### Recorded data
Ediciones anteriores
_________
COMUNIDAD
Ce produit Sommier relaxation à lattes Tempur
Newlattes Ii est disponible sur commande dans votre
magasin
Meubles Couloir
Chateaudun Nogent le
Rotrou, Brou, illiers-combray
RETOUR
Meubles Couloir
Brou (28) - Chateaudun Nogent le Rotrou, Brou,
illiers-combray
==
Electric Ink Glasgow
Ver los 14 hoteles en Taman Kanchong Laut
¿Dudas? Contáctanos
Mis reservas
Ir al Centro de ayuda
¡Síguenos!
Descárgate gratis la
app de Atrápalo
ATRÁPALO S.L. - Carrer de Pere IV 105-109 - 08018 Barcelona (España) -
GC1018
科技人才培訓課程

### TRY IT
Scan the records above. Return every line with "Nogent" in it.

### EXERCISE OUTPUT
Chateaudun Nogent le
Brou (28) - Chateaudun Nogent le Rotrou, Brou,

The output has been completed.